I think my first iPod had a capacity of 30gb and I was suddenly able to carry around so much more music in my pocket... although, because my music was almost entirely on CD, I also had to learn how to rip CDs into MP3s first. I then had to buy and install a firewire connection for my PC to be able to connect my new device to my computer. I don't know about you, but how many times have you opened up a PC and installed a card? I worked in IT and it was my first time. On top of all that, Apple hadn't made a version of iTunes for the PC yet, either... so I was forced to use something called "Media Jukebox" by JRiver (I haven't used this in over a decade and I think they still send me emails). So I started ripping CDs onto my hard drive, and the choices I made then can still be seen in my library of MP3s today: every new CD that I bought was ripped immediately, but I selectively went back through my back catalogue, and loads of the CDs I didn't rip then have never been added since. The process of ripping a CD took ages on my old PC, and I just didn't have the time or patience to rip my way through a back catalogue of 1000 or so CDs... so I made some choices, and I'm still living with those choices today. I guess I'm a completist, but not *that much* of a completist. Pah. Evict me from the man club.
iTunes arrived for the PC eventually, and I moved my library over and downloaded my first track from the Apple Store. 79p for "Vertigo" by U2.
I loved the old iPod. Even when Apple did everything they could to move us into newer technology, I loved being able to buy a device that had storage big enough that it was capable of holding my whole music library and I didn't have to choose what I loaded. For me, the 160Gb iPod classic was where it was at. I had an iPhone and used that for my day-to-day consumption of music, choosing playlists and albums that I wanted to carry with me all the time... safe in the knowledge that I always had my classic, and my classic had everything.
...and then Apple stopped making it.
Lots of people made a massive fuss about this and seemed angry at Apple for taking this choice away from them. I sort of understood where they were coming from, but what the hell did they expect Apple to do about it? They'd decided to move on, and that was that. I was a touch worried that I wouldn't have the choice of something with this much storage, but my (second) classic was still pretty new, so it wasn't something I needed to lose any sleep over quite yet.

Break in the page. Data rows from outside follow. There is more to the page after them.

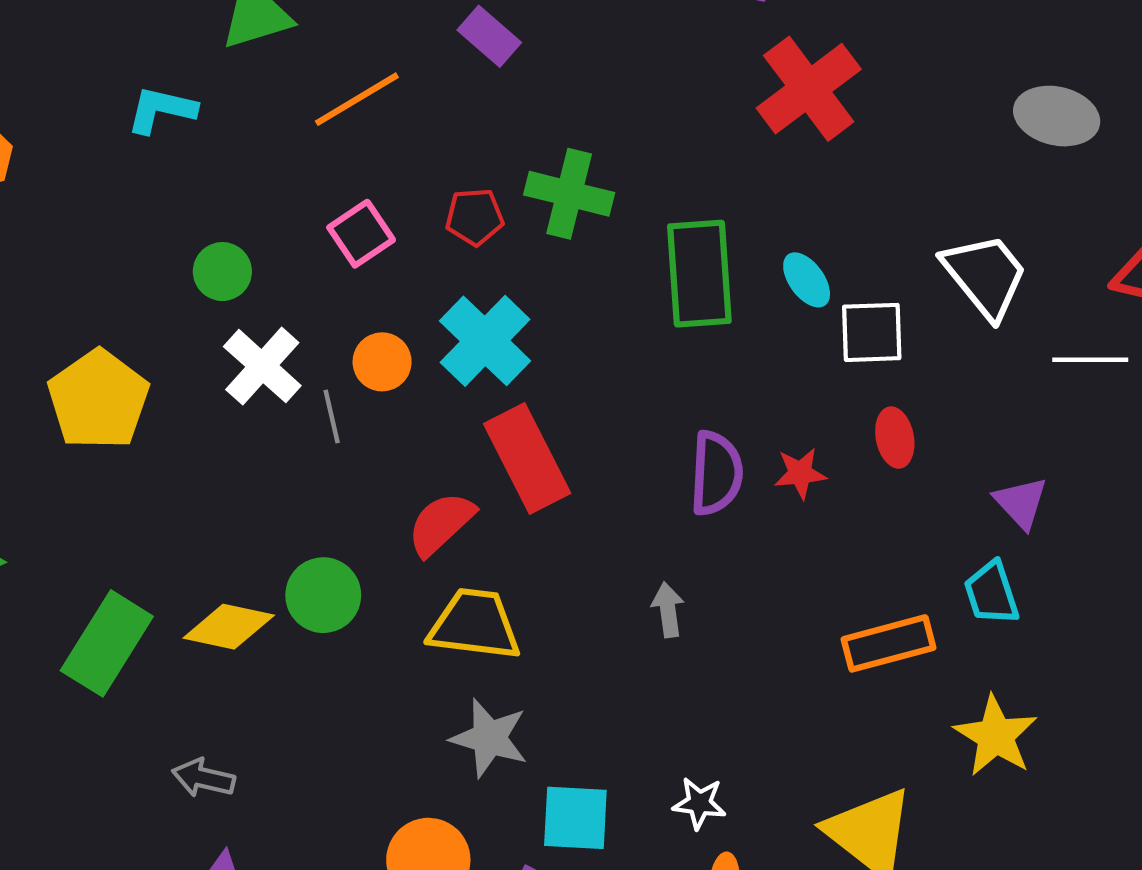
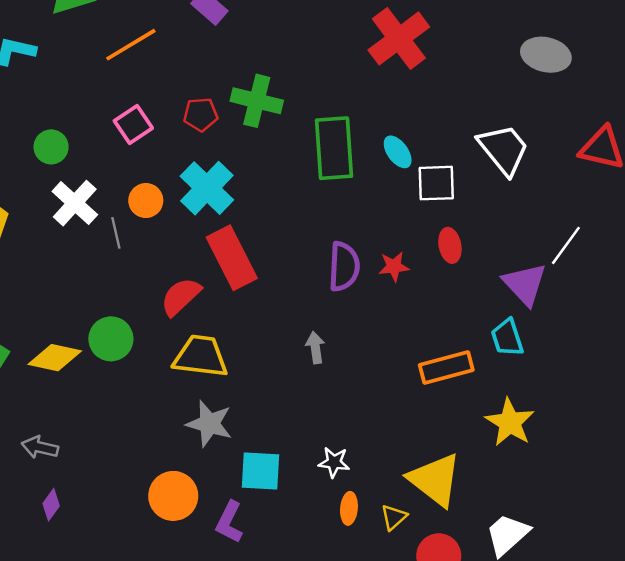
white line: (1090, 360) -> (566, 245), moved, turned -54
purple triangle: (1021, 503) -> (525, 284), size x1.4

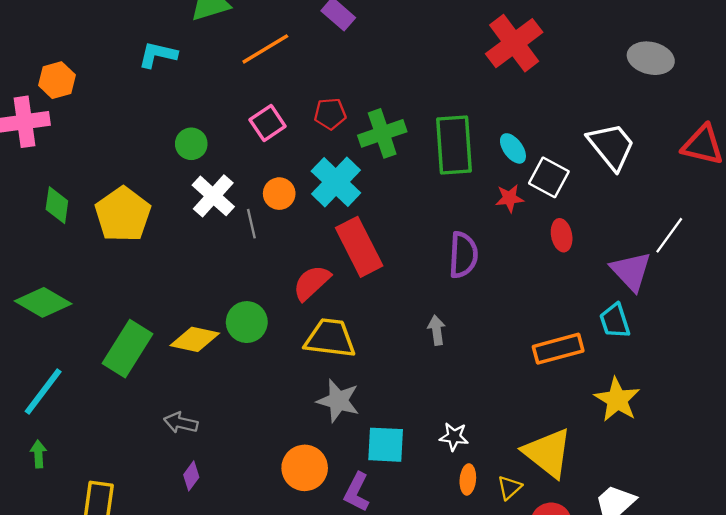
green cross: (257, 101) -> (382, 133), moved, turned -33
white square: (436, 183) -> (549, 177), turned 30
red star: (394, 267) -> (510, 198), moved

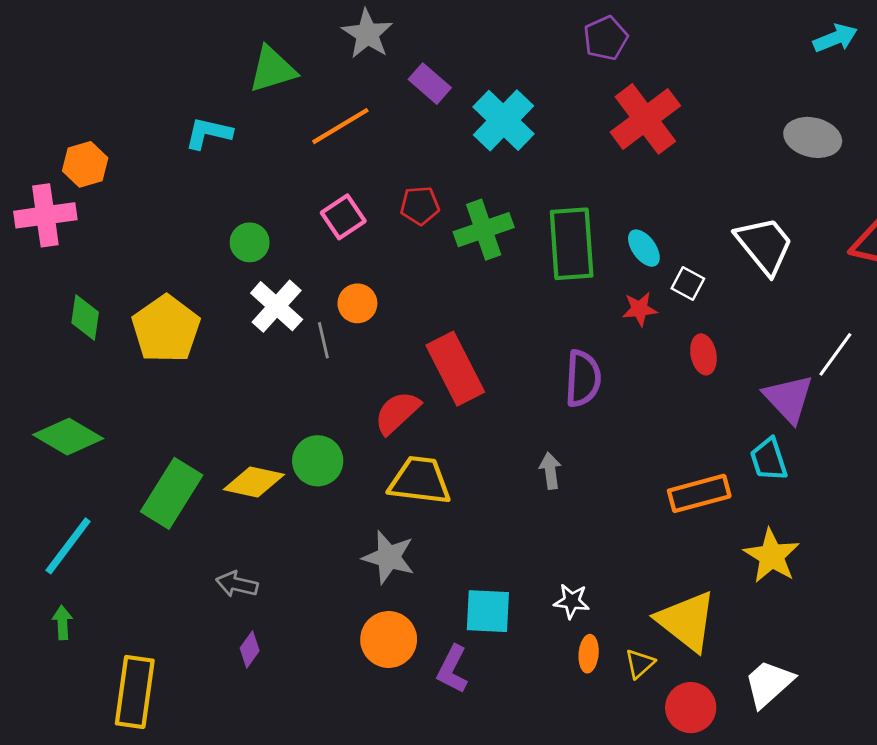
white square: (549, 177) -> (688, 284), size x0.7
cyan cross: (336, 182) -> (504, 120), moved
gray star: (338, 401) -> (389, 557), moved

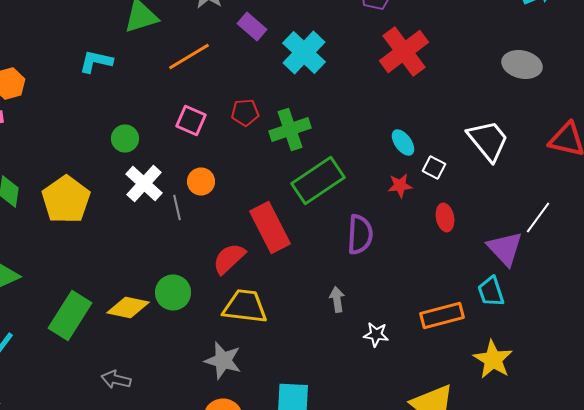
pink square: (343, 217) -> (191, 120), turned -32
green rectangle: (572, 244) -> (318, 180), moved, turned 60
white star: (572, 601) -> (376, 334), moved

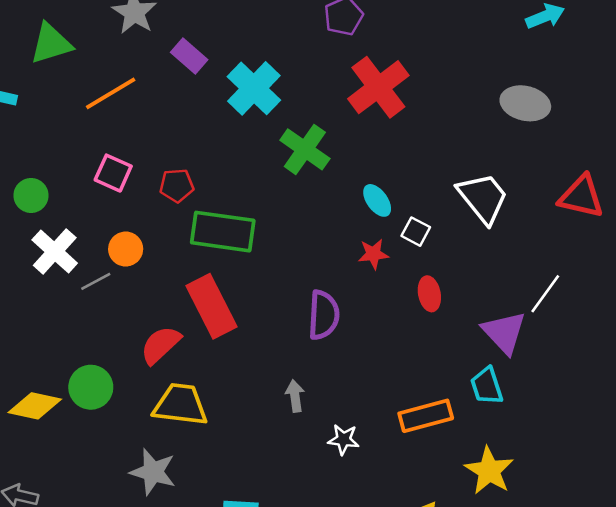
red pentagon: (245, 112) -> (177, 186), moved
green cross: (290, 130) -> (305, 149), moved, turned -36
green rectangle: (318, 180) -> (223, 232), moved, turned 42
gray line: (177, 208) -> (96, 281), turned 75

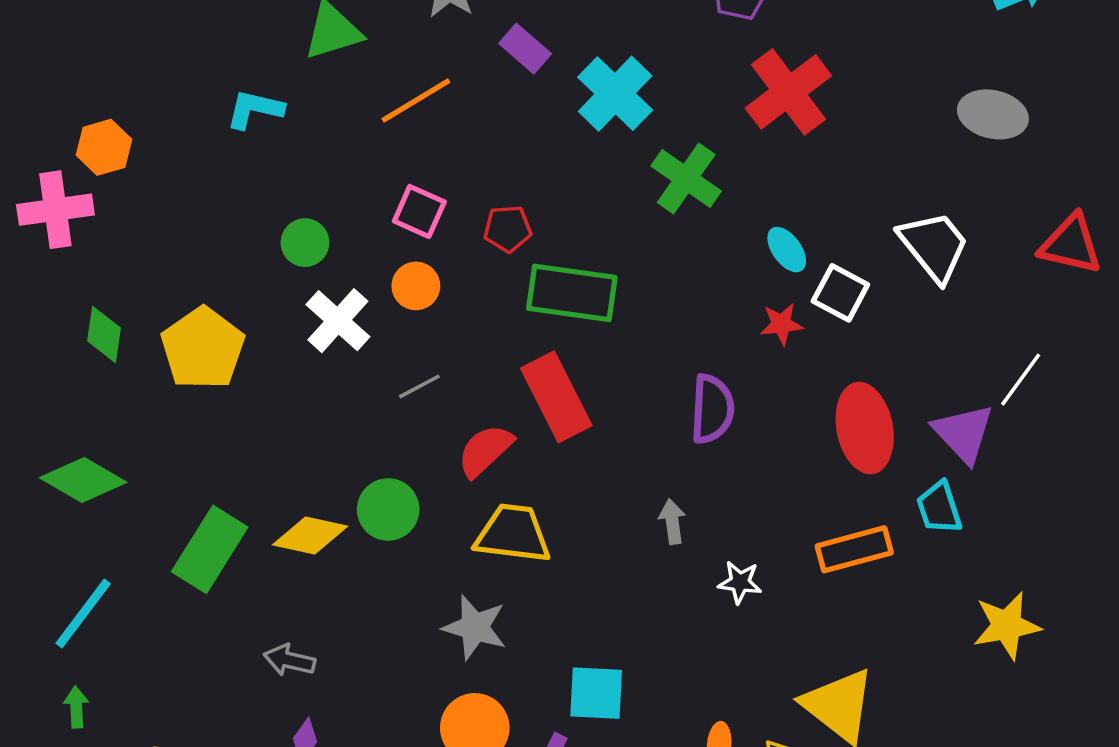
white square: (416, 232) -> (840, 293), size x1.4
orange circle: (126, 249) -> (416, 286), moved
gray line: (96, 281) -> (419, 386), moved
red ellipse: (429, 294) -> (865, 428), moved, size x1.8
yellow star: (489, 471) -> (1007, 626), moved, turned 30

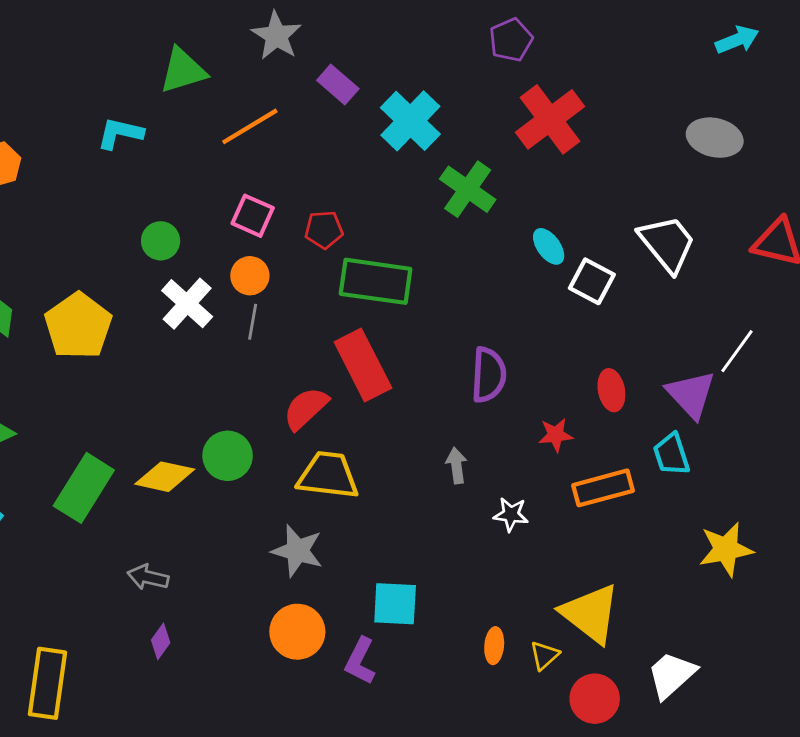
red star: (781, 324) -> (556, 435), moved
gray line: (419, 386) -> (253, 322), moved, turned -52
red ellipse: (865, 428) -> (611, 390), size x0.6

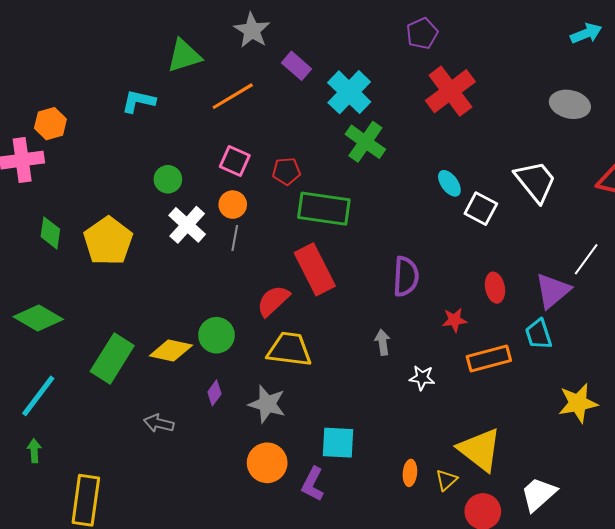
green cross: (468, 189) -> (365, 142), moved
purple triangle: (691, 394) -> (553, 291), turned 33
purple diamond: (161, 641) -> (214, 393), moved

When we went on holiday to Switzerland and Austria this summer, we were going to be driving around everywhere, and I thought it would be nice to be able to listen to some music, so I packed the classic. In truth, I'd been using the playlists on my iPhone more and more, but I still liked the idea of something with everything; something that had the whole of "Surf's Up" by the Beach Boys and not just a playlist of the band's greatest hits. I quickly discovered something that Apple already knew: the iPod classic has a spinning hard drive and not solid state storage; it's built on old technology... and in the car we were using, it was painfully slow and crashed every couple of songs, requiring a full reset each time. Needless to say, I just used my phone for music. Suddenly, the iPod classic felt every bit an almost obsolete piece of technology.
Imagine my delight when I upgraded my phone to an iPhone 7 and discovered that I once again had a device with the storage capacity to easily hold my entire music collection. In fact, the 256Gb storage capacity of my new phone is in fact significantly bigger than the 160Gb of my old iPod classic.
Naturally, in the time since I've started curating a digital music collection on my hard drive, I've bought a record player and started buying 180g vinyl, sometimes of music that I already own on cassette, CD and on MP3.